Ich verzog mein Gesicht zu einer Fratze. Das musste sie wohl sagen. Bevor ich ganz vergaß, warum ich hier war, versuchte ich es noch einmal mit einem freundlichen Gesicht.

„Ich wollte zu Markus. Ist er da?"

„Natürlich, Schätzchen. Komm doch rein."

Schätzchen? Das hörte sich jetzt blöd an, aber ich fühlte mich sofort geborgen.

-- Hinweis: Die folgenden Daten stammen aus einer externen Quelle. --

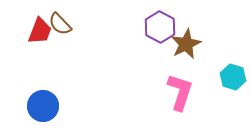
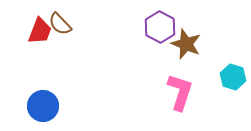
brown star: rotated 24 degrees counterclockwise
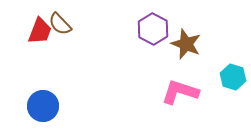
purple hexagon: moved 7 px left, 2 px down
pink L-shape: rotated 90 degrees counterclockwise
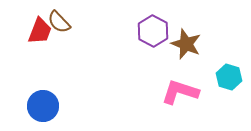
brown semicircle: moved 1 px left, 2 px up
purple hexagon: moved 2 px down
cyan hexagon: moved 4 px left
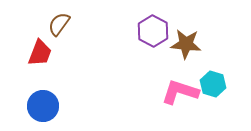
brown semicircle: moved 2 px down; rotated 80 degrees clockwise
red trapezoid: moved 22 px down
brown star: rotated 16 degrees counterclockwise
cyan hexagon: moved 16 px left, 7 px down
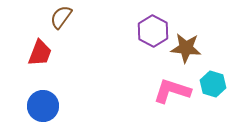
brown semicircle: moved 2 px right, 7 px up
brown star: moved 4 px down
pink L-shape: moved 8 px left, 1 px up
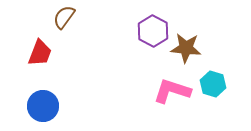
brown semicircle: moved 3 px right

„Markus, du hast Besuch" Während sie sprach, führte sie mich an den Küchentisch. Jetzt wusste ich auch woher der köstliche Duft kam. Mehrere Bleche voller Kekse reihten sich auf den Küchentresen. Ich fragte mich, wann bei uns das letzte Mal gebacken wurde.

Markus kam mit seinen zerwühlten blonden Haaren an den Küchentisch. Auf seinem Gesicht lag ein strahlendes Lächeln.

„Hey Du, doch Lust auf eine Fotosession?" Er setzte sich zu mir an den Tisch.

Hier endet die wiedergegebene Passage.